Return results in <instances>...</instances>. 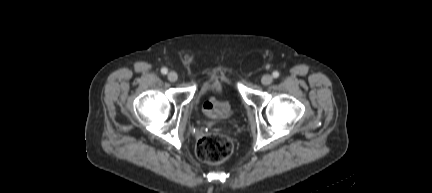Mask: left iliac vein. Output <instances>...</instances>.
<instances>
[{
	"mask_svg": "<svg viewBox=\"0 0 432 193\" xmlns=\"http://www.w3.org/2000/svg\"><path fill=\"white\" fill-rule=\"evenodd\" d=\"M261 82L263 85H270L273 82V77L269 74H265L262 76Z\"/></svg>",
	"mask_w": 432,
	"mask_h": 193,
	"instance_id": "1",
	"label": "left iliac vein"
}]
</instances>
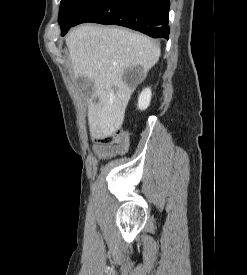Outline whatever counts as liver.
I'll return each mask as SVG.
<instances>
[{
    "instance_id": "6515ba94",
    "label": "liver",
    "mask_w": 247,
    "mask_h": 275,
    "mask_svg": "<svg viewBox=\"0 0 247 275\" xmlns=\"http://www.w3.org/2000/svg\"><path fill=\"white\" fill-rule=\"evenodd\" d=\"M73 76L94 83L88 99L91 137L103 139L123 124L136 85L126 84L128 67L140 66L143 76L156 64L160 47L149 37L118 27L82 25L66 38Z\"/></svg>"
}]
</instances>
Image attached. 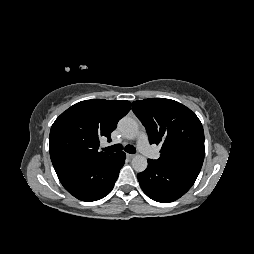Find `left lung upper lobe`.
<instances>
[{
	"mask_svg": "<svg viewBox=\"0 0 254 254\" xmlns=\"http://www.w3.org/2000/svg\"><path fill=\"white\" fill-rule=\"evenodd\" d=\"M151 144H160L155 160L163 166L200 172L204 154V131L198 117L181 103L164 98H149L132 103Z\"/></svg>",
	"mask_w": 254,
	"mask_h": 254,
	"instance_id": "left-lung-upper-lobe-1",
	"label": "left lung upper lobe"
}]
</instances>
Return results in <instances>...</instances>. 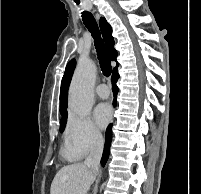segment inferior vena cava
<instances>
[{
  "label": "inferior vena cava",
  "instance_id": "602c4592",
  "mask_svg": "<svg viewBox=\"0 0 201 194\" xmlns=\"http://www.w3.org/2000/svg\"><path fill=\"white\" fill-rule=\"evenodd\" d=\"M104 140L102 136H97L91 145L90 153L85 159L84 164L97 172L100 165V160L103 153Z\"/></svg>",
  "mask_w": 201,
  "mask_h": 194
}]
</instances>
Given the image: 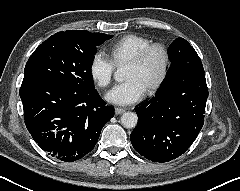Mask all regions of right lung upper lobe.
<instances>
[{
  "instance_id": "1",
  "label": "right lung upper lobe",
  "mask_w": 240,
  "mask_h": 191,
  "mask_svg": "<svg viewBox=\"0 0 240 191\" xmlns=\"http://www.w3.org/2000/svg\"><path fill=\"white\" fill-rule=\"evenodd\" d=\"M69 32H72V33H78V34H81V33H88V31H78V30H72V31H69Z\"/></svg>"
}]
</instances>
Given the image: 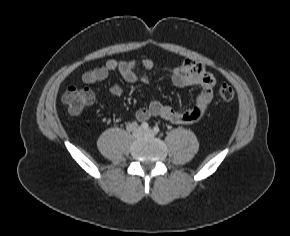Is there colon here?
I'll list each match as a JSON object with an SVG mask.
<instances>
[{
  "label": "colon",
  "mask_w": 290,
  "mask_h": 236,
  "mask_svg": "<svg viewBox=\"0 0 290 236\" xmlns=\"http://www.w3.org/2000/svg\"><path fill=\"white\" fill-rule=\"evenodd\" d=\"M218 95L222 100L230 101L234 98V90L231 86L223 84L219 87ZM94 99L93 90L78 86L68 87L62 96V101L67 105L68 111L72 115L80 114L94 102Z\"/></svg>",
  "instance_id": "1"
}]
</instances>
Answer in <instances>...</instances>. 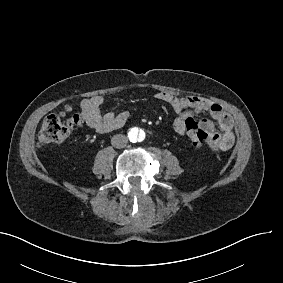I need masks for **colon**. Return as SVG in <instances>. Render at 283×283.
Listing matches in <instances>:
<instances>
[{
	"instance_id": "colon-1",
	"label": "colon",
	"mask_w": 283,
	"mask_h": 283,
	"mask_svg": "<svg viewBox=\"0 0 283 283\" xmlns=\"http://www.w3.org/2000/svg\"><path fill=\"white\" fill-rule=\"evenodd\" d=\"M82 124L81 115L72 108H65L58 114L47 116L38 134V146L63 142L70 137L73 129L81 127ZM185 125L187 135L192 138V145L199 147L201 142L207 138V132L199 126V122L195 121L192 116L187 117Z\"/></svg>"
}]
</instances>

========

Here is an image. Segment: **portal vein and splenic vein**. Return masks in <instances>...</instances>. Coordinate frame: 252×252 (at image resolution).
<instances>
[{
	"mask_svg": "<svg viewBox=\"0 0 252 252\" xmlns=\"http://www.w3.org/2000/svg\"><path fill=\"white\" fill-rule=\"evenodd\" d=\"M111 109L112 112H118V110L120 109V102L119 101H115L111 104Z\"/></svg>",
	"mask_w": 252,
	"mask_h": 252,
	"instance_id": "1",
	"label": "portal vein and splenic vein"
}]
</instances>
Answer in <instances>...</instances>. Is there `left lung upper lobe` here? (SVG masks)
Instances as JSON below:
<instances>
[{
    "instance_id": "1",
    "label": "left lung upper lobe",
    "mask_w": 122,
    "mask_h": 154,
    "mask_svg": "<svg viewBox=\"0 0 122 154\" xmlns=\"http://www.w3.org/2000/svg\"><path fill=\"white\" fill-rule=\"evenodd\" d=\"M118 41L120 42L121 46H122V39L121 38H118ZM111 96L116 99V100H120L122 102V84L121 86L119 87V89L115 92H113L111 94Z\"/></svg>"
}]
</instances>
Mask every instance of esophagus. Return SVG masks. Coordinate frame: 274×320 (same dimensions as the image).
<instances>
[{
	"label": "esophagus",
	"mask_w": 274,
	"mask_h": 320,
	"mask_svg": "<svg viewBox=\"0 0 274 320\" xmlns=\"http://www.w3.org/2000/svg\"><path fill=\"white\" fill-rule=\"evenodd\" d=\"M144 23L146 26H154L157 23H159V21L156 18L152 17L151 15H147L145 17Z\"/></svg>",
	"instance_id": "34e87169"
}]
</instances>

========

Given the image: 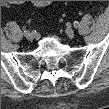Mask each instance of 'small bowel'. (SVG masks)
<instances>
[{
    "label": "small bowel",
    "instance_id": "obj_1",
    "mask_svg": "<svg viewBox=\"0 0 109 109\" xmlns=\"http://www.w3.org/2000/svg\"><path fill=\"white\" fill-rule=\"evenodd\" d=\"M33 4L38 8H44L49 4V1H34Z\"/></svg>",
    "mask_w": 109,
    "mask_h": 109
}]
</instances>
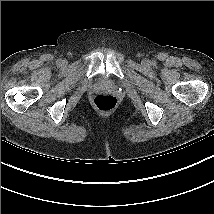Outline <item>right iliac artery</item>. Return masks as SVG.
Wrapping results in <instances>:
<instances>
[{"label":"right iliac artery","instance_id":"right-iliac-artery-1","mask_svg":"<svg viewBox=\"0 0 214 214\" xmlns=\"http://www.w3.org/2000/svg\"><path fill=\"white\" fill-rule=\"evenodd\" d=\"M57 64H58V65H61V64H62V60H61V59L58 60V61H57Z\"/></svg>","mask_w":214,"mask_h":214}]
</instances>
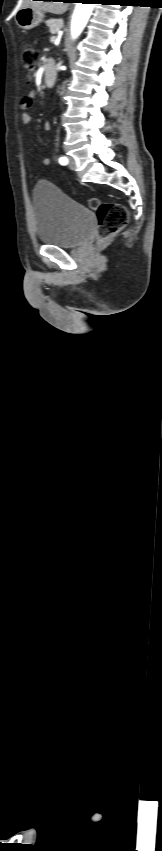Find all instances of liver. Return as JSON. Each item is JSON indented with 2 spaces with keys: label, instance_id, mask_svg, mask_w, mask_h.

========

EXERCISE DESCRIPTION => Take the entries above and copy exactly the lines starting at the one with "Outline <item>right iliac" and ending at the one with "Find all instances"; nothing outside that span, and no pictures.

RESPONSE TO THIS EXERCISE =>
Outline <item>right iliac artery</item>. Return masks as SVG.
Wrapping results in <instances>:
<instances>
[{"label":"right iliac artery","instance_id":"right-iliac-artery-1","mask_svg":"<svg viewBox=\"0 0 214 214\" xmlns=\"http://www.w3.org/2000/svg\"><path fill=\"white\" fill-rule=\"evenodd\" d=\"M57 64H58V65H61V64H62V60H61V59L58 60V61H57Z\"/></svg>","mask_w":214,"mask_h":214}]
</instances>
Find all instances of liver. Return as JSON. Each item is JSON indented with 2 spaces with keys: label, instance_id, mask_svg, mask_w, mask_h.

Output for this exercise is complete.